The Anhinga Trail is a paved walkway and boardwalk in Everglades National Park that runs over a freshwater sawgrass marsh (Taylor Slough). It is known as one of the best places with easy access to photograph wading birds and alligators because of their numbers and their tolerance of people on the boardwalk.

It is just under a half mile to a series of viewing platforms that allow you to see out over the anhinga nesting area. Round trip, it is a .8 mile trail. The Royal Palm Visitor Center is at the start of the trail and there are a few ranger-led walks leaving from the center during the day. You can see Royal Palm and the Anhinga Trail on the right side of the park in this portion of the map.

Here is a map of the trail:

The trail is named for a diving bird that nests here. An anhinga is a dark water bird with long thin neck and long tail that is found in swamps in the Southern United States. We saw a few in Shark Valley as well as one at Disney Springs (formerly Downtown Disney). The anhinga has trouble flying while its wings are wet, so you will see them sunning themselves to dry off. They are also known for swimming through the water with only their long neck and head protruding.

(The above is one that we saw earlier in the day during the Tram Tour flying over Shark Valley.)

(We saw this one swimming with only its neck out in the Orlando area in the rain – not in the Everglades.)

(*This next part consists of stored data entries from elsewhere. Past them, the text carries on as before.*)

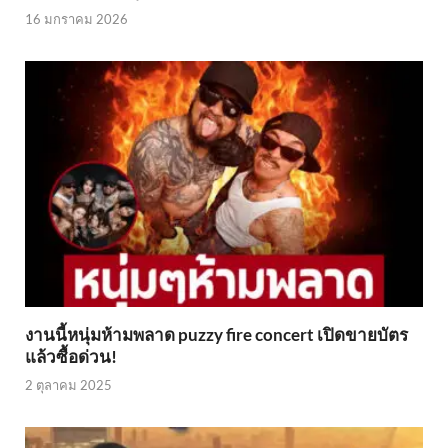
16 มกราคม 2026
งานนี้หนุ่มห้ามพลาด puzzy fire concert เปิดขายบัตร
แล้วซื้อด่วน!
2 ตุลาคม 2025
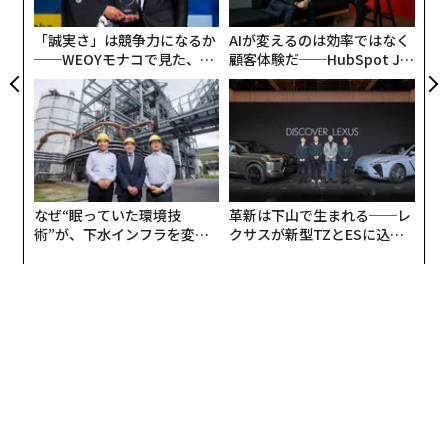
た。
T
日
「誠実さ」は競争力になるか
AIが変えるのは効率ではなく
世界的なテニスプレーヤーのロジャー・フェデラー氏は
──WEOYモナコで見た、く
顧客体験だ──HubSpot Ja
Onに出資し、プロダクトの開発を支援するパートナー
ら寿司の経営哲学
panが語る「Grow Better」
な組織のつくり方
だ。競技用テニスシューズ「THE ROGER Pro」が採用す
る、プレーヤーのパフォーマンスを存分に引き出すテク
ノロジーも脚光を浴びた。
選手として現役を引退した後もフェデラー氏とOnとの良
なぜ“眠っていた環境技
革新は下山で生まれる──レ
好な関係は続いている。「ロジャーはOnのスイスにある
術”が、下水インフラを変え
クサスが新型TZとESに込め
オフィスの『ご近所様』なのです。彼が『今日は忙しい
たのか──産総研×月島JFE
た「DISCOVER」の哲学
アクアソリューションの10年
から1時間で帰るよ』と切りだしたはずのミーティング
がどんどん白熱して、気が付けば5時間ぐらい経ってい
たということもよくあります」と、コペッティ氏はフェ
デラー氏とのエピソードを楽しそうに話した。
シューズのリサイクル「Cyclon」も順調に回り
始めた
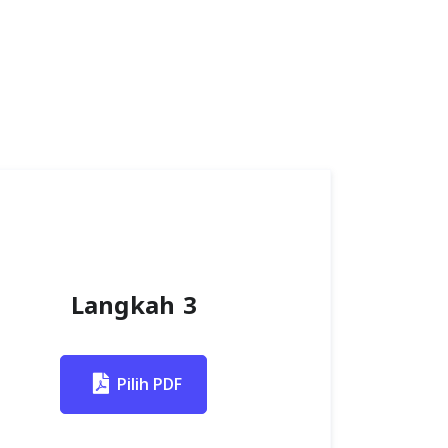
Langkah 3
Pilih PDF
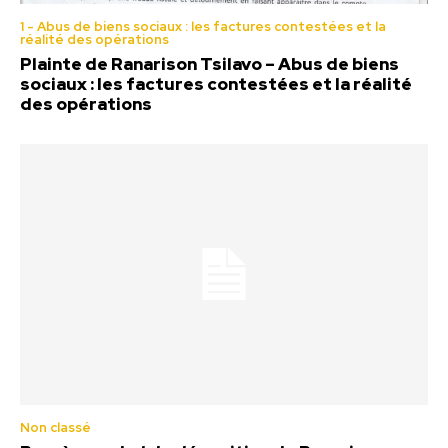
1 - Abus de biens sociaux : les factures contestées et la
réalité des opérations
Plainte de Ranarison Tsilavo – Abus de biens
sociaux : les factures contestées et la réalité
des opérations
Non classé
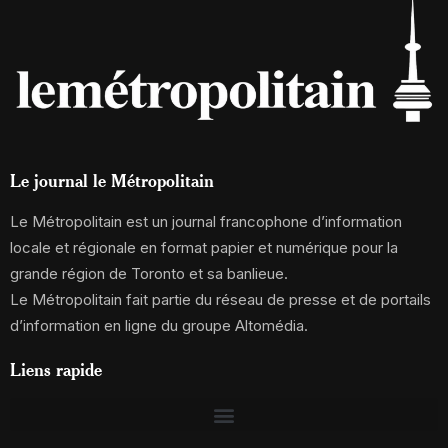
Le journal le Métropolitain
Le Métropolitain est un journal francophone d’information
locale et régionale en format papier et numérique pour la
grande région de Toronto et sa banlieue.
Le Métropolitain fait partie du réseau de presse et de portails
d’information en ligne du groupe Altomédia.
Liens rapide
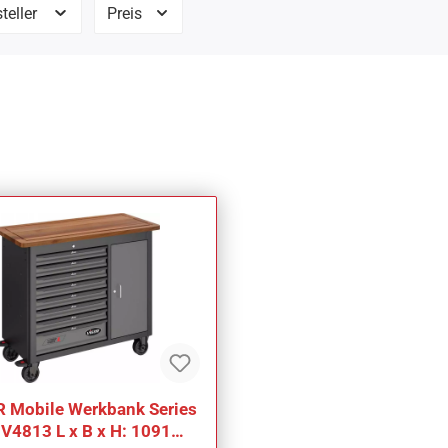
teller
Preis
att
 Mobile Werkbank Series
r V4813 L x B x H: 1091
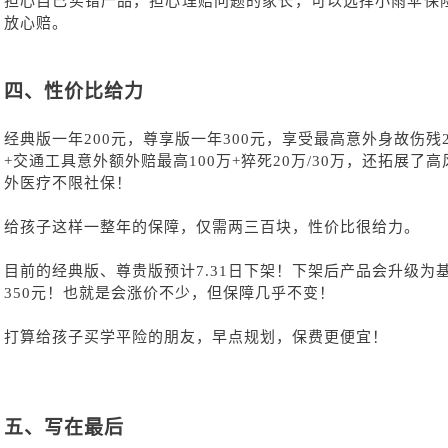
担心自己买错产品，担心理赔问题的家长，可以选择小雨伞保
放心赔。
四、
性价比给力
经典版一年
200元，尊享版一年300元，享受最高意外身故伤残2
+交通工具意外额外赔最高100万+猝死20万/30万，还拓展
外医疗不限社保！
给孩子这样一整年的保障，仅需两三百块，性价比很给力。
目前的经典版、尊贵版预计
7.31日下架！下架后产品会升级为基
350元！也就是会涨价不少，但保障几乎不变！
打算给孩子买学平险的朋友，早点规划，保费更便宜！
五、
写在最后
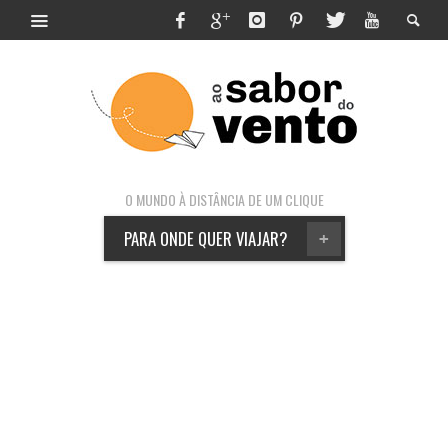
O MUNDO À DISTÂNCIA DE UM CLIQUE
PARA ONDE QUER VIAJAR?
+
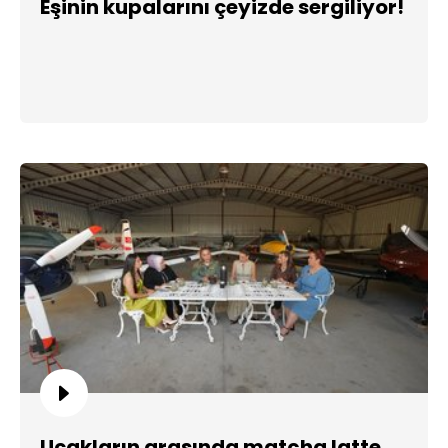
Eşinin kupalarını çeyizde sergiliyor!
Uçakların arasında matcha latte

If you are lucky, you will see one sitting drying its wings in the South Florida sun like this one (below) was doing on the Anhinga Trail boardwalk hand railing.

They are a lovely sight when drying their wings. We managed to see one two years later drying its wings while on the Everglades boat tour. We also saw one earlier that year in Congaree National Park through the telephoto lens on our Canon SX60.

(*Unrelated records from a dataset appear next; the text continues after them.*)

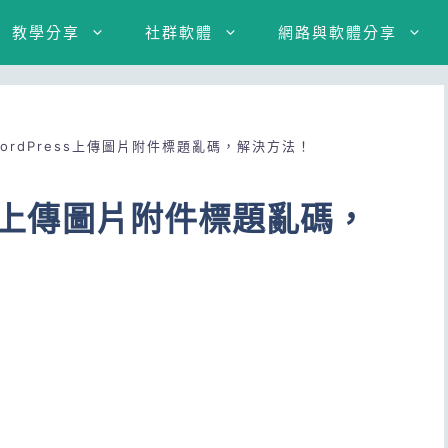
教學分享
社群軟體
網路與軟體分享
ordPress上傳圖片附件標題亂碼，解決方法！
ss上傳圖片附件標題亂碼，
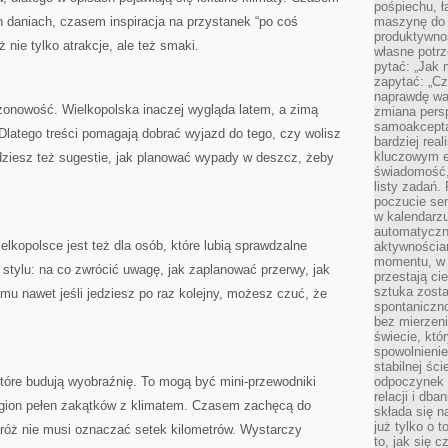
pośpiechu, ł
 daniach, czasem inspiracja na przystanek “po coś
maszynę do 
produktywno
 nie tylko atrakcje, ale też smaki.
własne potrz
pytać: „Jak 
zapytać: „Cz
naprawdę wa
onowość. Wielkopolska inaczej wygląda latem, a zimą
zmiana pers
samoakcepta
latego treści pomagają dobrać wyjazd do tego, czy wolisz
bardziej rea
kluczowym el
ajdziesz też sugestie, jak planować wypady w deszcz, żeby
świadomość, 
listy zadań. 
poczucie sen
w kalendarzu
automatyczn
lkopolsce jest też dla osób, które lubią sprawdzalne
aktywnościa
momentu, w 
 stylu: na co zwrócić uwagę, jak zaplanować przerwy, jak
przestają ci
sztuka zosta
emu nawet jeśli jedziesz po raz kolejny, możesz czuć, że
spontaniczno
bez mierzeni
świecie, któ
spowolnienie
stabilnej ści
 które budują wyobraźnię. To mogą być mini-przewodniki
odpoczynek i
relacji i db
egion pełen zakątków z klimatem. Czasem zachęcą do
składa się n
już tylko o t
dróż nie musi oznaczać setek kilometrów. Wystarczy
to, jak się 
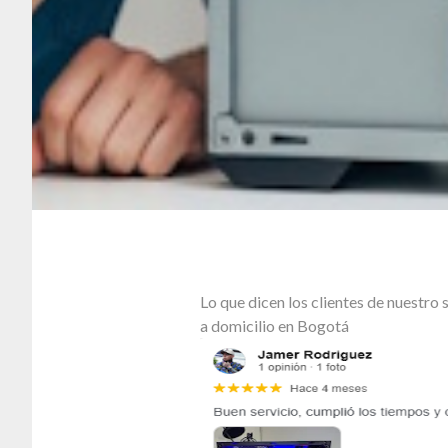
Lo que dicen los clientes de nuestr
a domicilio en Bogotá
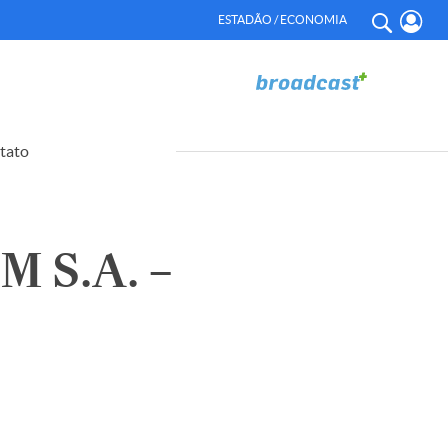
ESTADÃO / ECONOMIA
tato
 S.A. –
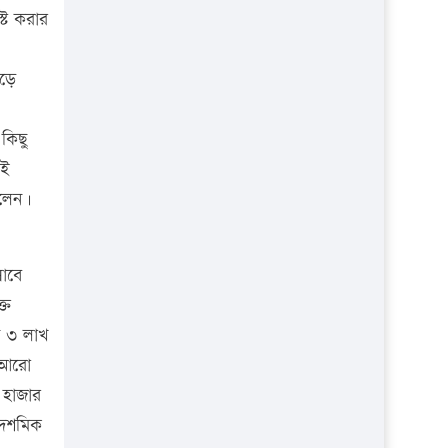
্ট করার
েড়ে
কিছু
এই
বলেন।
সাবে
্ত
ন ৩ লাখ
ে আরো
 হাজার
 দশমিক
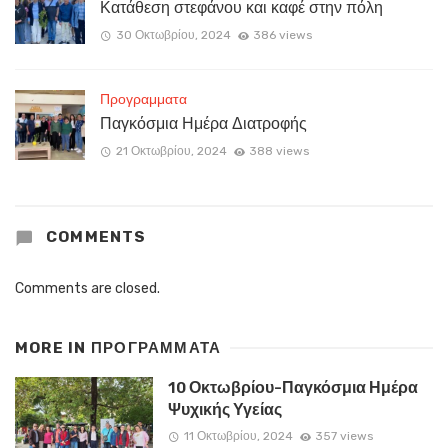
Κατάθεση στεφάνου και καφέ στην πόλη
30 Οκτωβρίου, 2024
386 views
Προγραμματα
Παγκόσμια Ημέρα Διατροφής
21 Οκτωβρίου, 2024
388 views
COMMENTS
Comments are closed.
MORE IN
ΠΡΟΓΡΑΜΜΑΤΑ
10 Οκτωβρίου-Παγκόσμια Ημέρα
Ψυχικής Υγείας
11 Οκτωβρίου, 2024
357 views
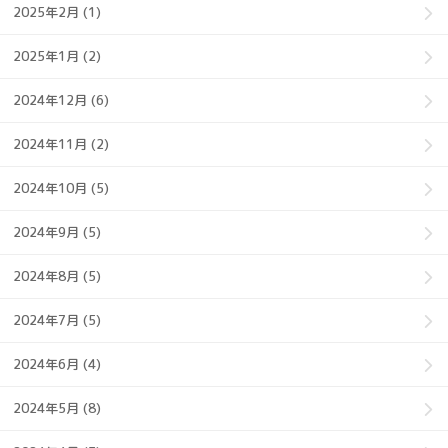
2025年2月 (1)
2025年1月 (2)
2024年12月 (6)
2024年11月 (2)
2024年10月 (5)
2024年9月 (5)
2024年8月 (5)
2024年7月 (5)
2024年6月 (4)
2024年5月 (8)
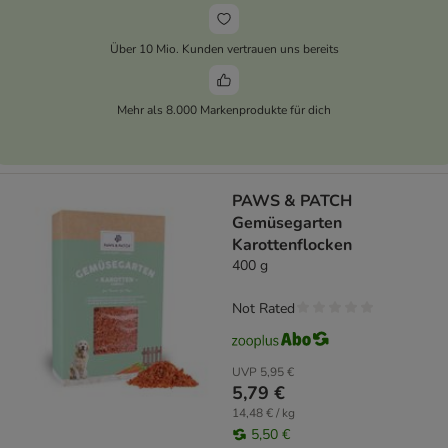
Über 10 Mio. Kunden vertrauen uns bereits
Mehr als 8.000 Markenprodukte für dich
PAWS & PATCH
Gemüsegarten
Karottenflocken
400 g
Not Rated
UVP
5,95 €
5,79 €
14,48 € / kg
5,50 €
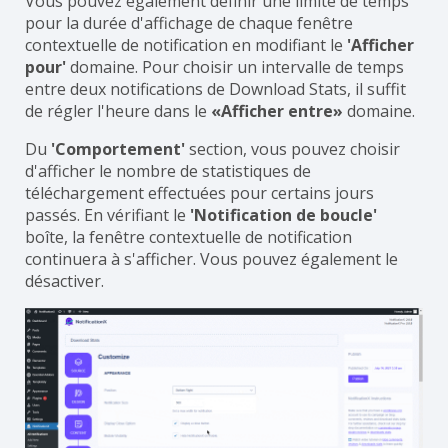
Vous pouvez également définir une limite de temps
pour la durée d'affichage de chaque fenêtre
contextuelle de notification en modifiant le
'Afficher
pour'
domaine. Pour choisir un intervalle de temps
entre deux notifications de Download Stats, il suffit
de régler l'heure dans le
«Afficher entre»
domaine.
Du
'Comportement'
section, vous pouvez choisir
d'afficher le nombre de statistiques de
téléchargement effectuées pour certains jours
passés. En vérifiant le
'Notification de boucle'
boîte, la fenêtre contextuelle de notification
continuera à s'afficher. Vous pouvez également le
désactiver.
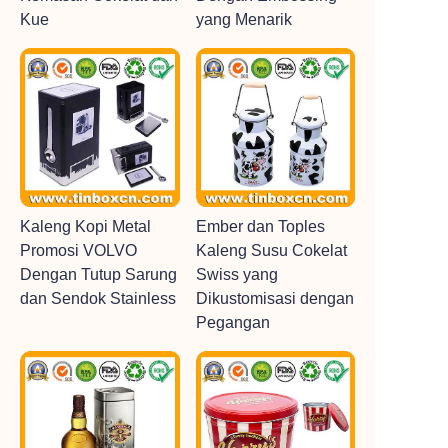
Kue
yang Menarik
Kaleng Kopi Metal
Ember dan Toples
Promosi VOLVO
Kaleng Susu Cokelat
Dengan Tutup Sarung
Swiss yang
dan Sendok Stainless
Dikustomisasi dengan
Pegangan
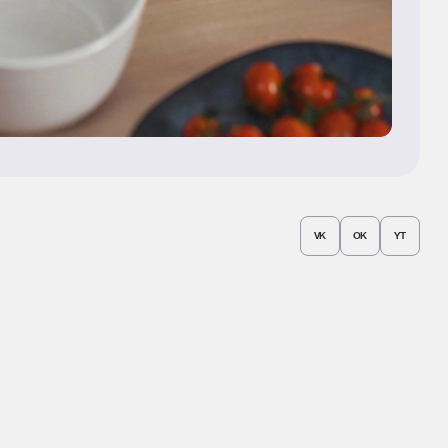
VK
OK
YT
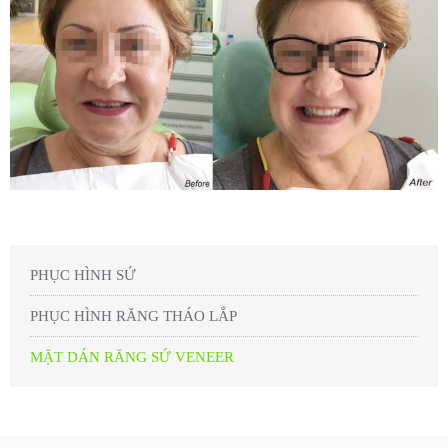
PHỤC HÌNH SỨ
PHỤC HÌNH RĂNG THÁO LẮP
MẶT DÁN RĂNG SỨ VENEER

The Anhinga Trail also have a variety of other wildlife, including alligators, some of the largest grasshoppers I have ever seen, and fish. It is also known for its wading birds.

We came to the Anhinga Trail in the heat of the day in the summer after an action packed trip with the Shark Valley Tram Tour. We were a little disappointed because we had high hopes to get some good photographs of birds and yet didn’t see a single wading/diving bird. We also baked in the sun. We definitely saw the appeal of visiting the Anhinga Trail though – it was beautiful. So we’ll just have to come back in the winter and try again.

One of the coolest parts of our stop here was seeing a huge alligator basking in the sun right next to the boardwalk. We saw a few alligators swimming while we were at Shark Valley, as well as a few babies along the side of the road, but this was our first up close and personal encounter with an adult alligator.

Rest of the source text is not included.